Bei Filme und Serien ist das für mich wieder ein anderes Thema. Ich würde Gruselfilme schauen, nur meistens sind es Splatterfilme. Diese Vermarktung führt mich nur in die Irre und das stört mich wiederrum. Ich mag keine blutigen Szenen sehen, lesen geht aber in Ordnung. Wenn's nach mir ginge, CN auf Filmen und Serien ja, bei Büchern nein. Kann aber auch die andere Seite verstehen, von daher wäre ein Spoilertag zum Ausklappen eine gute Lösung. CN am Ende verfehlt für mich auch den Sinn...
Bei 13 reasons why fand ich die CN sehr angebracht.
Übrigens fällt mir hierzu diese Seite ein, ich weiß nicht, inwieweit sie bekannt ist: https://www.imdb.com/title/tt1396484/parentalguide
Ich mag sie. Sie hat mir die Entscheidung abgenommen, ob ich mich auf Game of Thrones einlassen kann.  :D

Rajou

Als ich meine Piraten im vergangenen Jahr rausgebracht habe, musste ich mich auch mit dem Thema CN auseinandersetzen. Dass sie eine brauchten, war mir klar, mein Problem war damals, dass sie das Ende spoilern.
Ich konnte es nicht groß irgendwo hinschreiben, weil ich dann auch jedem schon vor dem Beginn des Buches das mögliche Ende verraten hötte.
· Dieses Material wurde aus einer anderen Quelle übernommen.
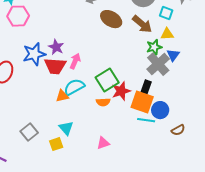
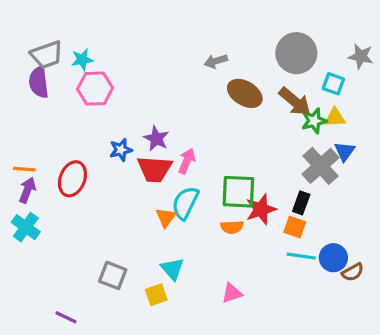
green star: (154, 47) -> (314, 121), moved
blue star: (34, 54) -> (121, 150), size x0.6
green square: (107, 80) -> (238, 192), turned 35
cyan semicircle: (74, 87) -> (185, 203), turned -35
orange triangle: (62, 96) -> (166, 217), turned -40
orange square: (142, 102) -> (295, 227), size x0.6
blue circle: (160, 110) -> (333, 258), moved
gray square: (29, 132) -> (113, 275), turned -30

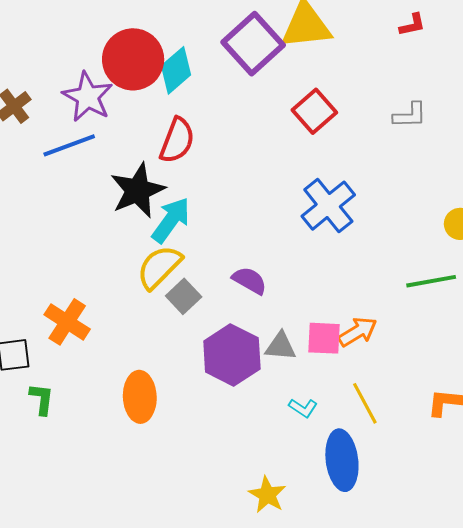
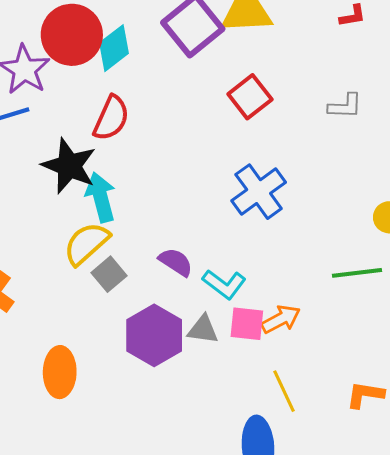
black star: (138, 190) -> (69, 166), turned -30
cyan arrow: (171, 220) -> (101, 197), turned -54
cyan L-shape: (303, 408) -> (224, 284), moved, size x1.5

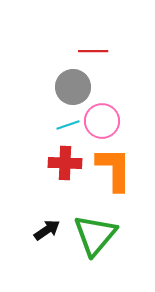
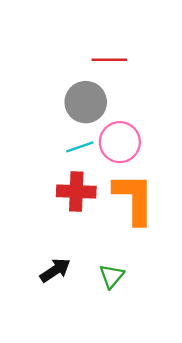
green triangle: (95, 235) -> (112, 276), size x0.5

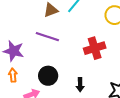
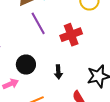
purple line: (47, 37) -> (38, 23), moved, turned 45

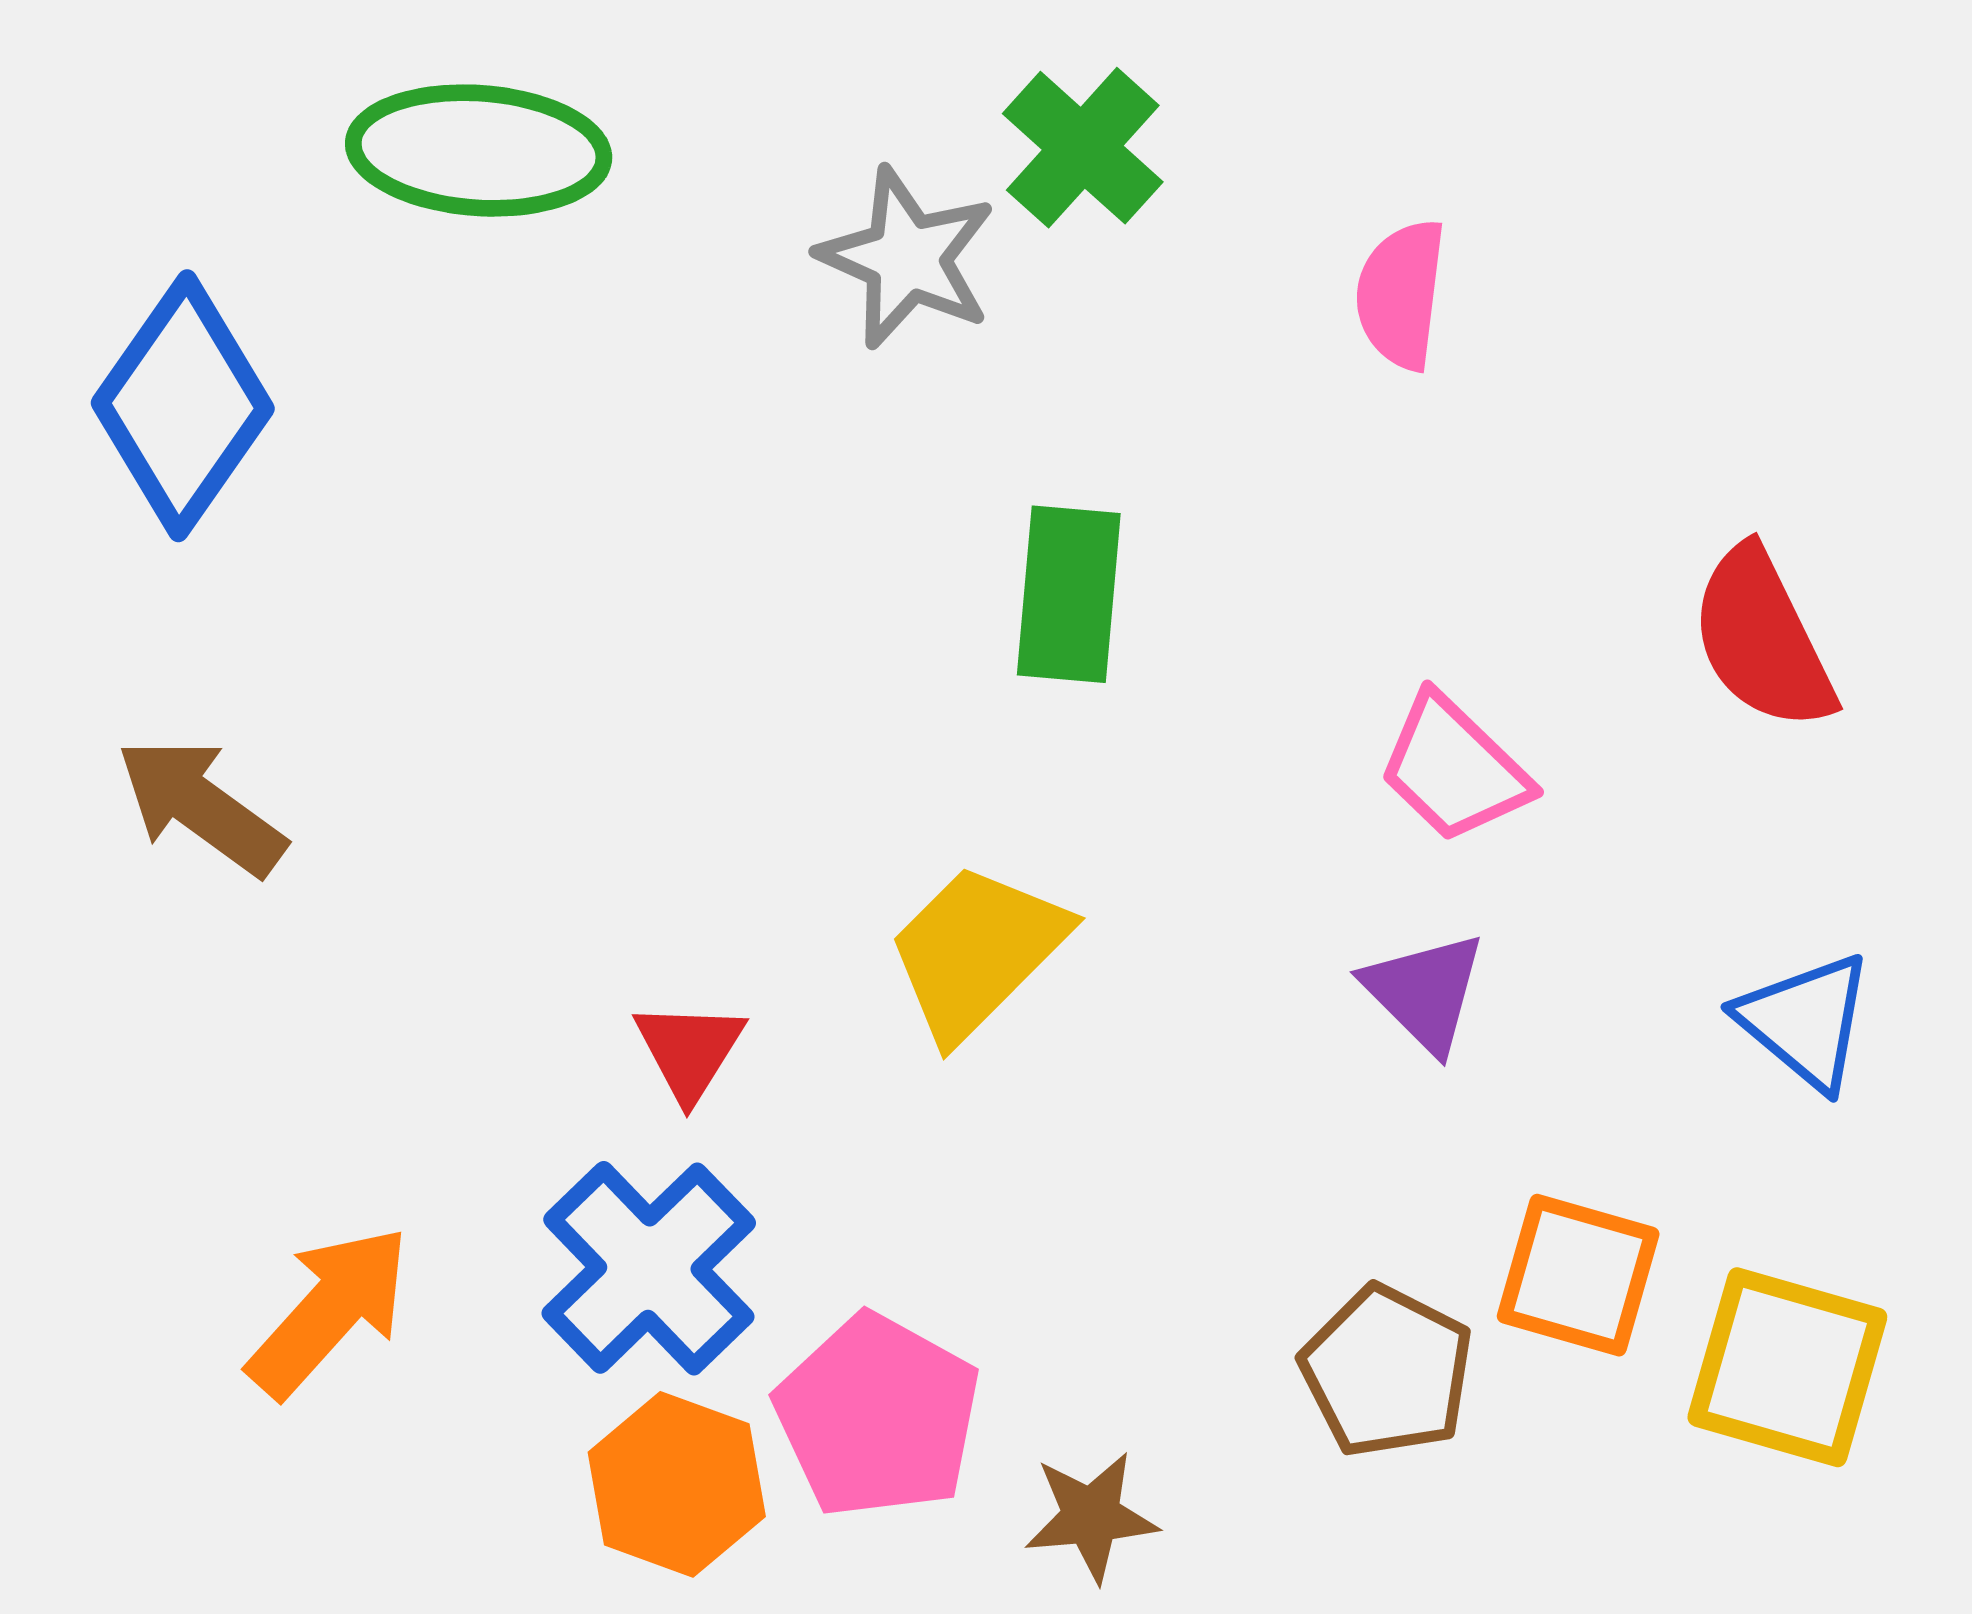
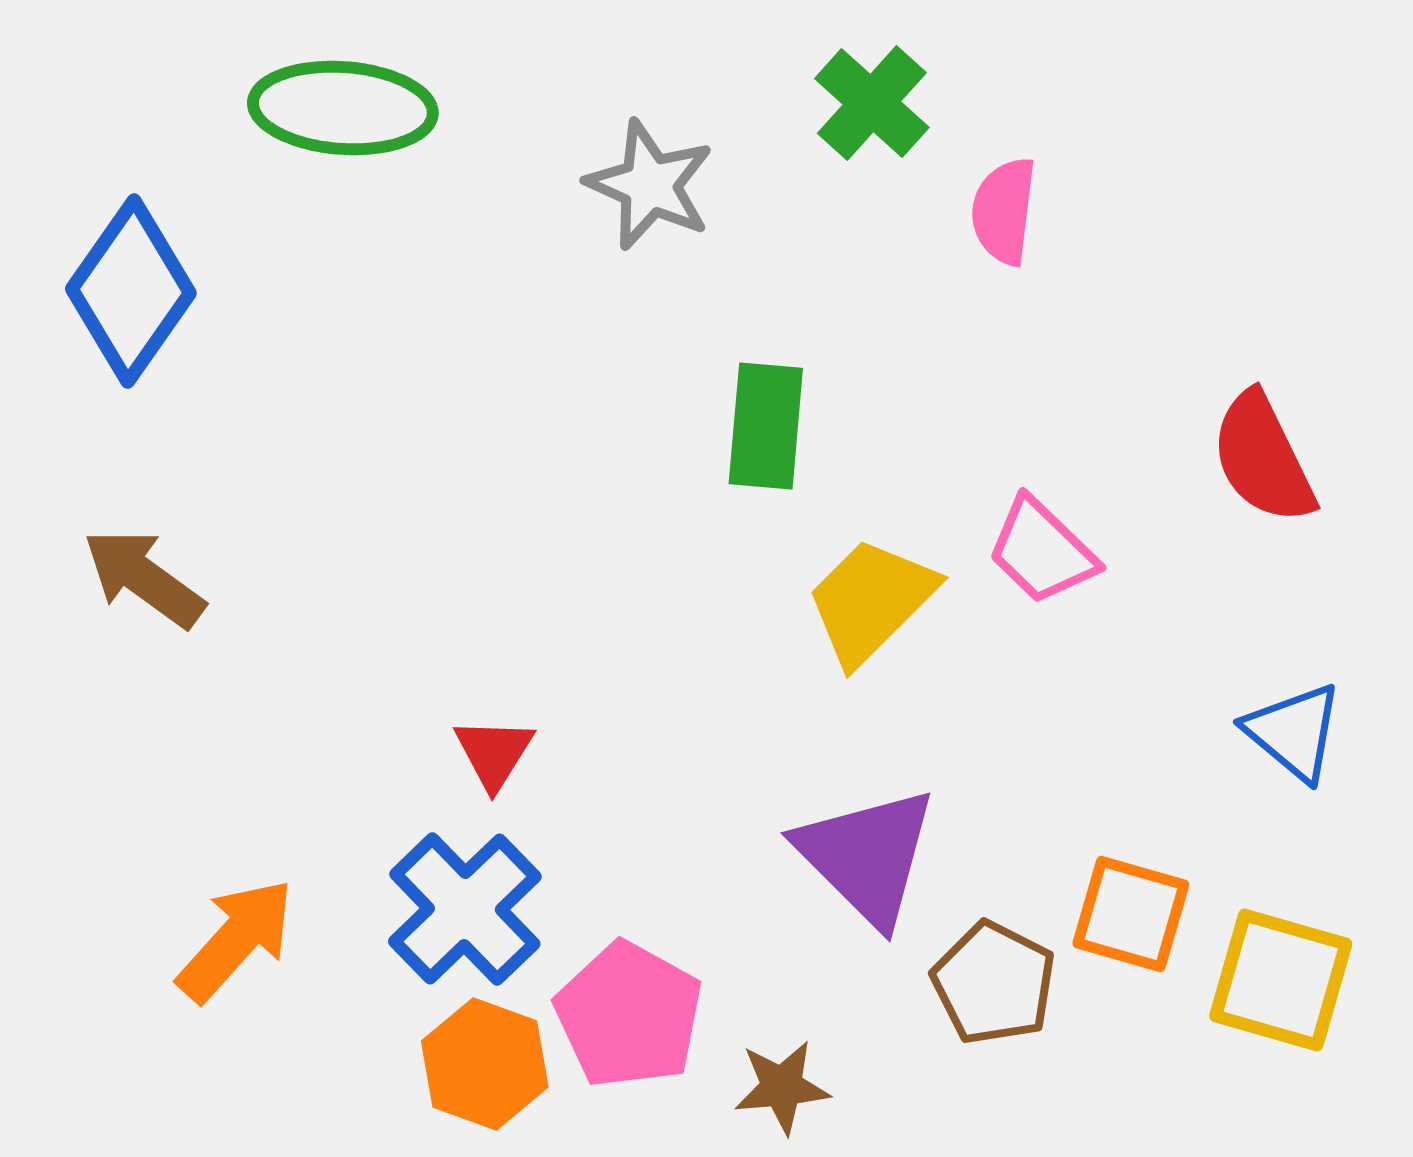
green cross: (1083, 148) -> (872, 103), moved
yellow trapezoid: (977, 951) -> (871, 601), moved
purple triangle: (1425, 992) -> (867, 856), moved, size x1.6

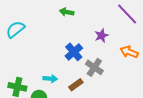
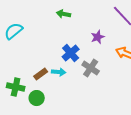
cyan arrow: (50, 79) -> (59, 72), moved
brown rectangle: (76, 85) -> (41, 74), moved

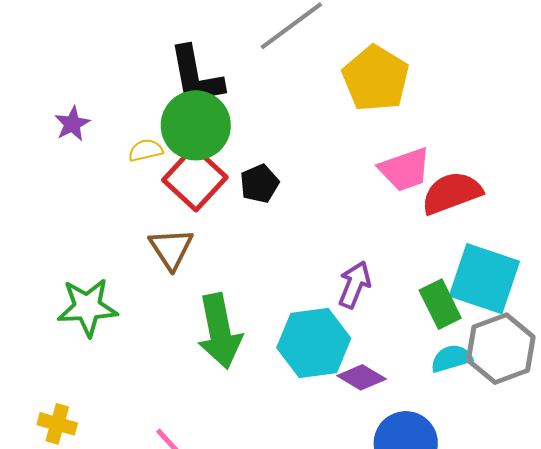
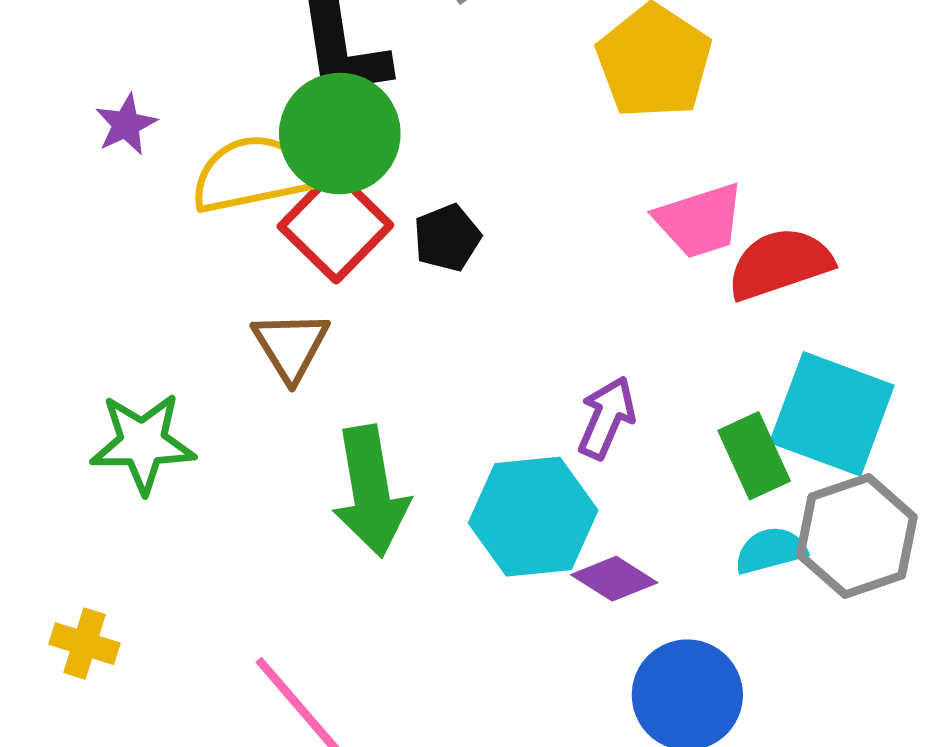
yellow semicircle: (146, 150) -> (251, 174), size x2.0

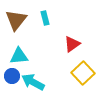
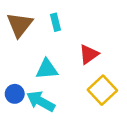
cyan triangle: (19, 56) -> (47, 69), moved

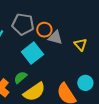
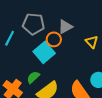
orange circle: (44, 30) -> (54, 39), moved
gray triangle: (55, 37) -> (65, 27), moved, turned -42

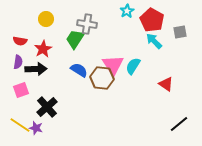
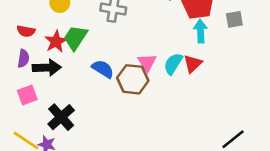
green trapezoid: (75, 39) -> (75, 38), moved
cyan arrow: (154, 41) -> (200, 31), turned 42
pink triangle: (113, 65) -> (147, 62), size x0.7
red triangle: (166, 84) -> (193, 64), moved, turned 42

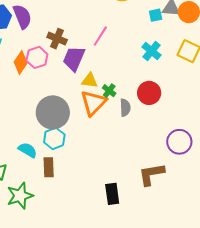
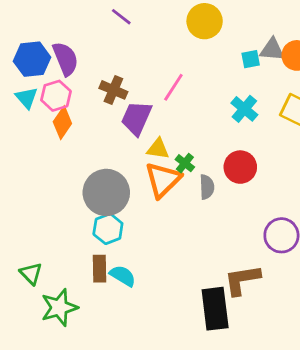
pink hexagon: (37, 57) -> (56, 96), moved
cyan semicircle: (28, 150) -> (123, 276), moved
black rectangle: (112, 194) -> (215, 309), moved, size x1.4

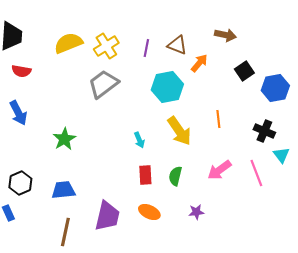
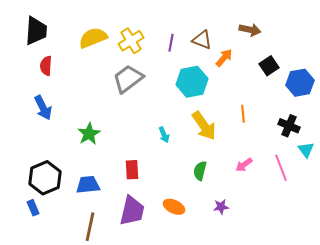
red semicircle: (21, 71) -> (46, 66), turned 84
pink arrow: (219, 170) -> (244, 165), size x0.7
red rectangle: (145, 175) -> (132, 170), moved
black hexagon: (20, 183) -> (45, 178), size x1.4

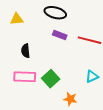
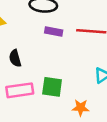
green square: (51, 79) -> (52, 87), turned -30

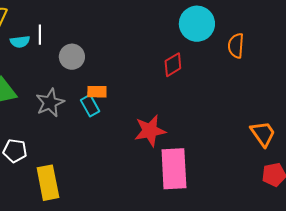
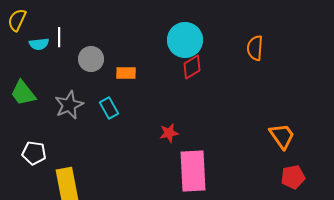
cyan circle: (197, 24) -> (185, 40), moved
orange rectangle: (97, 92) -> (126, 73), moved
red star: (150, 131) -> (169, 133), size x0.6

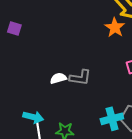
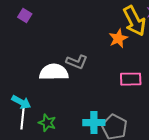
white semicircle: (58, 78) -> (54, 72), size x1.8
gray L-shape: (80, 78) -> (77, 62), moved

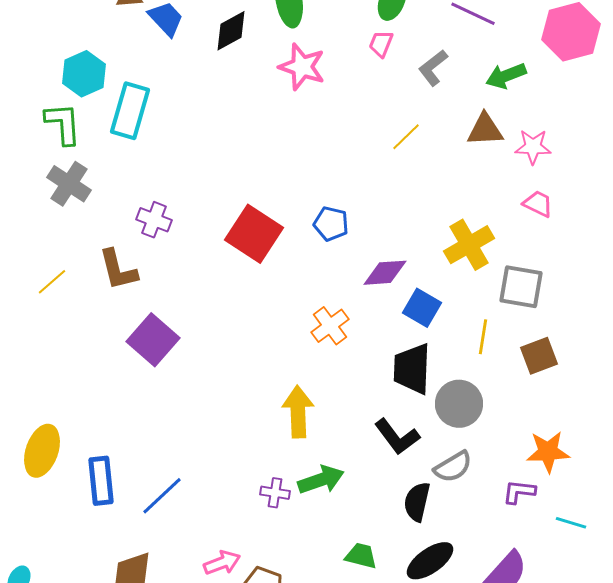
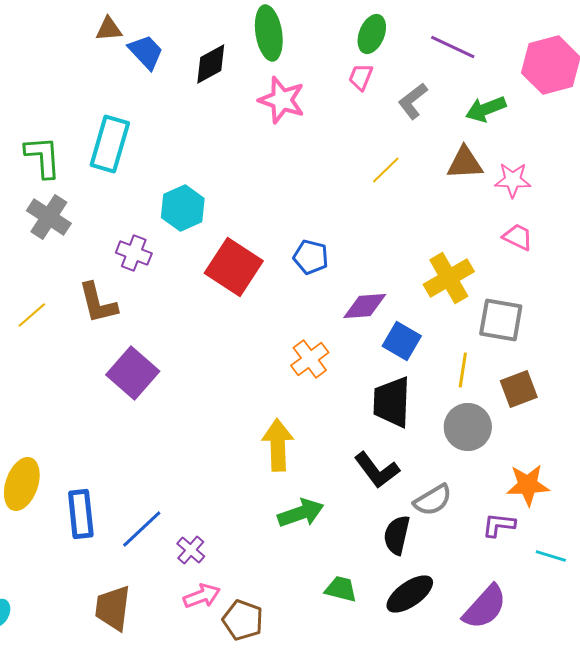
cyan hexagon: (84, 74) -> (183, 208), moved
gray circle: (459, 404) -> (468, 427), moved
purple cross: (275, 493) -> (191, 550), moved, turned 32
Aber ich hab einfach ein wenig recherchiert, wo man sie normalerweise hinschreibt, und am Ende haben wir die CN ins Impressum gepackt - nicht größer als den Rest auch, aber eben doch so, dass die Leute, die nach einer CN suchen, sie auch finden können - und auch so, dass sie beim Ebook bei Amazon schon in der Vorschau zu lesen sind (da leider etwas prägnanter, aber Ebooks sind mir da auch nicht so wichtig).
Das war eine Variante, mit der ich leben kann.  :)
Maybe it's not about the happy ending. Maybe it's about the story.